The news is bleaker at U.S. department stores, where total revenue from celeb scents dropped from $150 million to $50.6 million in just three years between 2011 and 2014, according to marketing and research firm NPD Group. The star power alone of a Lady Gaga or a Rihanna is no longer enticing thousands of hard-to-reach millennials and Generation Z shoppers, and for music artists, those royalty checks worth 5 to 8 percent aren’t as robust.
In 1991, when Elizabeth Taylor launched her White Diamonds fragrance, a sheer, floral scent that has sold more than $1 billion at retail, it was older women who bought in. The biggest fragrance consumers today are ages 16 to 24, a less cash-flush audience, says NPD Group’s Karen Grant.
Additionally, with everyone from The Real Housewives of Orange County star Vicki Gunvalson to Ivanka Trump landing deals in recent years, consumer interest is waning. "When the market is saturated, people’s attention span is limited," says Marian Bendeth, founder of fragrance consultancy Sixth Sense. "If that name is regurgitated in the media, it sets up demand. If they take a break, God help you." It also doesn’t help if the star lacks a style following. "The biggest driving force in what makes a consumer purchase a celebrity item is whether the star is a fashion influencer," says Marc Beckman, CEO of advertising and representation agency DMA United.
One thing that helps scents stand out? An inventive and generous marketing budget. When Justin Bieber launched his second fragrance, Girlfriend, with Elizabeth Arden in 2012, he didn’t just host a media day: There was a dedicated NBC special, a TV commercial, a print campaign and a fan contest promoted across Twitter, Tumblr and mobile video network Viddy. The estimated cost? $20 million.
SMELL YA LATER: Britney Spears with Curious, left, Beyonce with Heat and Taylor Swift with Wonderstruck. (Photos: Getty Images)
Indie artists like FKA Twigs and Father John Misty have been taking a low-risk, low-yield niche approach. In 2013, Misty teamed up with perfumer Sanae Barber to create Innocence by Misty, a $75, 50-milliliter orange blossom and neroli mix sold through the musician’s website.
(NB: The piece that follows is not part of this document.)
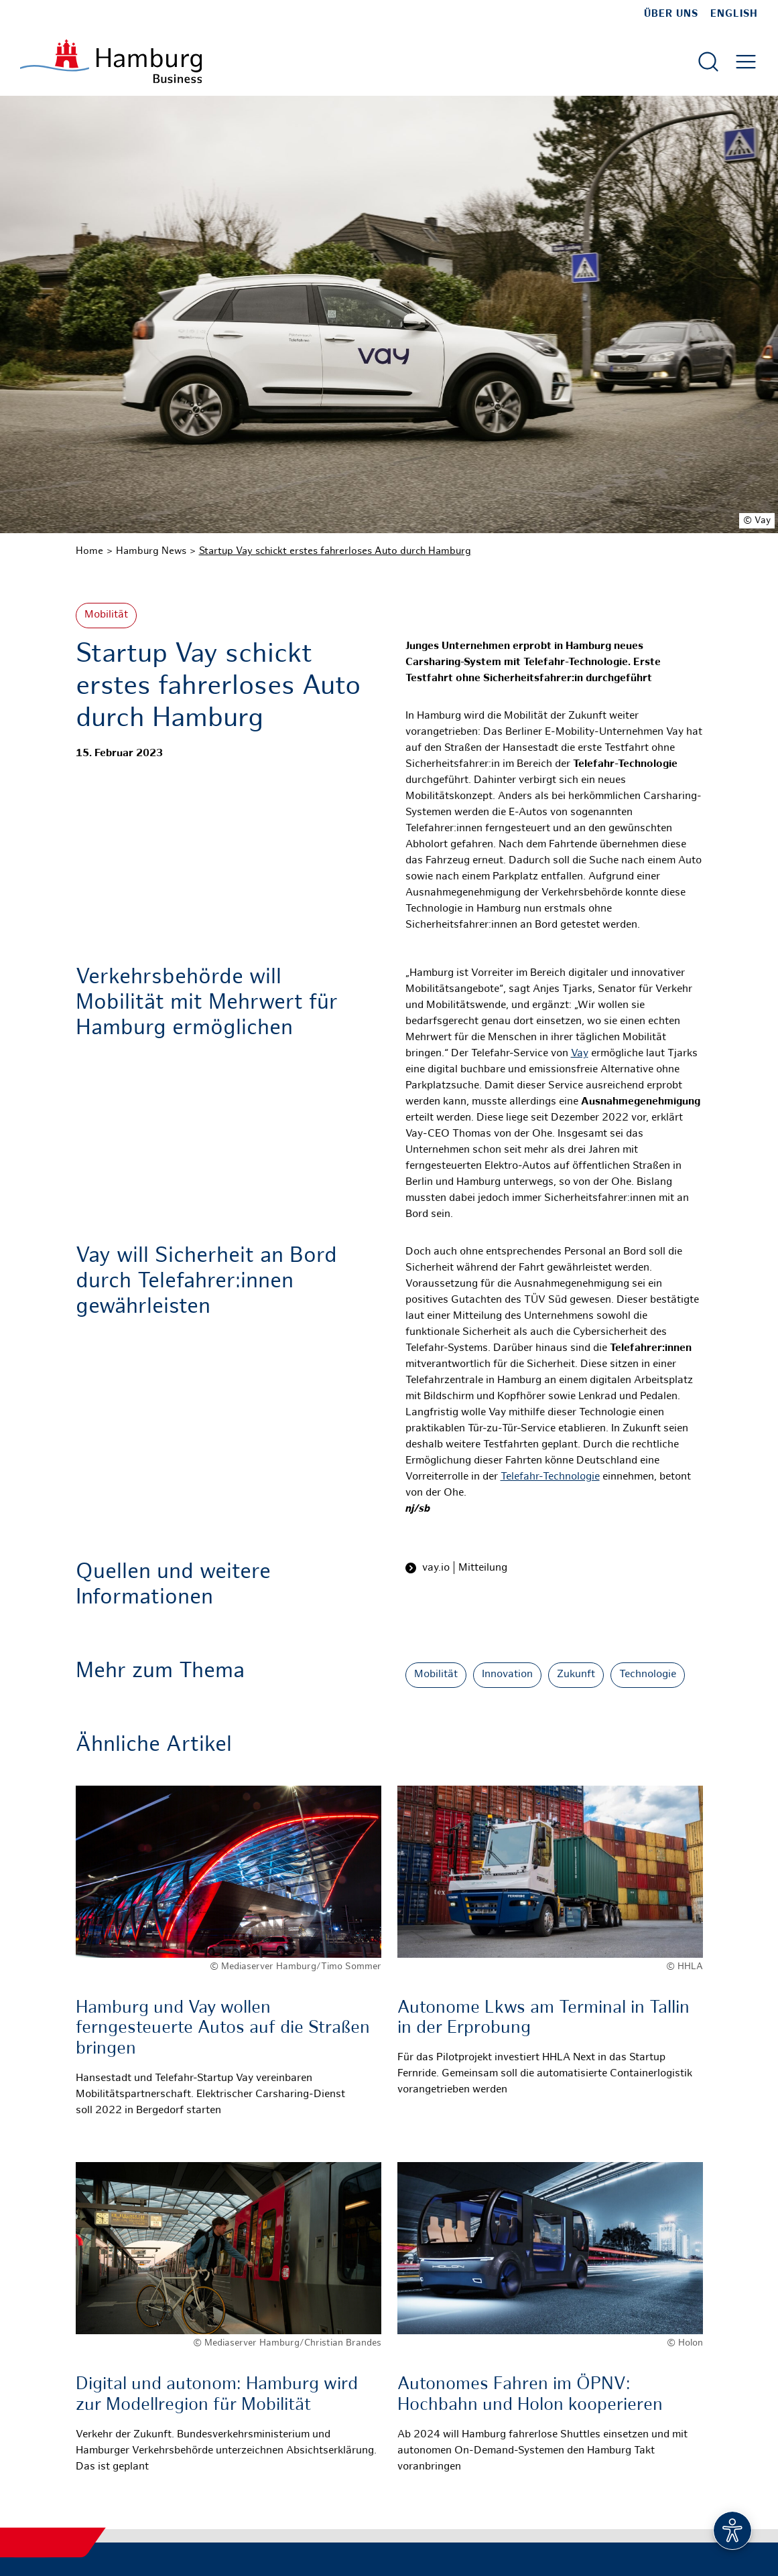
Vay (579, 1054)
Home (89, 551)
"Typically a perfume house will offer a fee to license [a celebrity’s] name," says Barber. "The difference with this was [Misty] wanted to be involved. We did eight different versions and spent weeks developing it, like a song: fine-tuning the top, middle and base notes." Only 320 bottles were released at launch; a second run is nearly sold out, according to Barber, who has two more fragrances with pop artists in the works.
With large-scale fragrance deals drying up, though, stars are looking to new avenues to generate income. "It used to just be a fragrance, but now it’s accessories, fashion and products for skin and hair," says Bendeth. Come 2017, Rihanna will set the bar even higher when the singer launches her own cosmetics brand with LVMH in a deal estimated to be worth $10 million. When fragrance fails, reach for the waterproof mascara.
This story first appeared on the July 2 issue of Billboard magazine.